Undoubtedly, the Mark IV camera lacks some of the more enhanced features like phase-detection autofocus, microphone/headphone inputs, and 4K/60p video. But Olympus OM-D E-M10 Mark IV functions nicely as a stills camera that can capture a bit of quality video when required.

The Mark IV is the entry-level camera in the company’s DSLR-style series of Micro Four Thirds cameras. It is based on the PEN editions, such as the E-PL10, which are rangefinder-style. It’s improved from the beginner-focused EPL lineup, giving more controls, enhanced development quality, and a wider feature set. It packs a 20MP Four Thirds sensor, flip-down touchscreen, in-body image stabilization with a convenient interface, and 4K video shoot.
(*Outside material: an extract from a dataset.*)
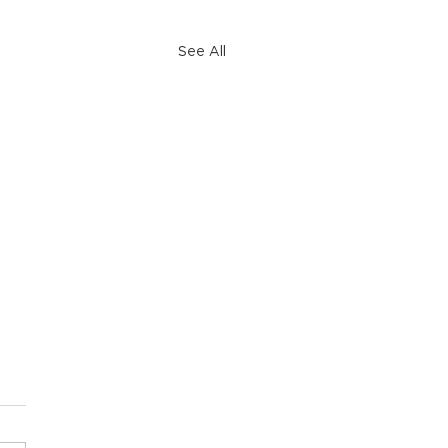
See All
The Mark IV Specifications

  • TruePic VIII chipset
  • 20 MP Live MOS Four Thirds sensor
  • Comprises a 121-point contrast-detect AF monitor
  • Up to 4.5 stops in-body image stabilization
  • An electronic viewfinder
  • USB charging
  • Flip-down touchscreen
  • 360 shots per charge
  • 4.5 fps burst shooting w/AF
  • Bluetooth + Wi-Fi

The Mark IV comes with two options. This is available in your choice of black or silver body price with an MSRP of USD 699. Another comes with the compact 14-42mm F3.5-5.6 EZ lens just for an MSRP of USD 799. Though, you can find some better deals on the Mark IV if you shop around.

Price and Launch Date

The Olympus’ OM-D E-M10 Mark IV series was launched in August 2020. It was available to purchase instantly for a black or silver body-only price just at £699.99 / $699 / AU$1,299.

Well, there is also a kit lens stock available. The M. Zuiko Digital ED 14-42mm f/3.5-5.6 EZ bundle costs £799 / $799 / AU$1,499. Australian folks can also get the E-M10 Mark IV model along with a larger M.Zuiko Digital ED 14-150mm f/4-5.6 II zoom lens just for AUD 1,799.

Even though it’s comparatively new, we’ve already watched a few deals on the Mark IV. And that brings its cost more in line with competitors like the Fujifilm X-T200. However, if you have a tight budget, you should check out the prices of its predecessor, which is E-M10 Mark III.

While the predecessor doesn’t include the latest sensor or flip-down display screen. But you can grab it just for £449 / $449 / AU$799, which is quite a budget-friendly deal.

Improved Continuous AF

The continuous AF of this camera has been improved by using the E-M1X algorithms. These look the camera spends a bit longer checking that it possesses the accurate subject before fine-tuning the focus. This minimizes (but doesn’t completely remove) instances of the camera locking focus on the background. It also ignores your targeted subject.

However, the E-M10 Mark IV is still composed of a contrast-detect AF function, So, there are still some noticeable ‘hunting’ sometimes as it attempts its fine-tune focus. Even though it’s not too distracting in 4K videos shot.

Flip-Down LCD and Selfies

Olympus has changed the tilting screen on the Mark IV with one that flips down 180° for clicking selfies. But unfortunately, the flip-down design means the display is either fouled or blocked by both tripods and selfie sticks, so framing handling is the only option left with it.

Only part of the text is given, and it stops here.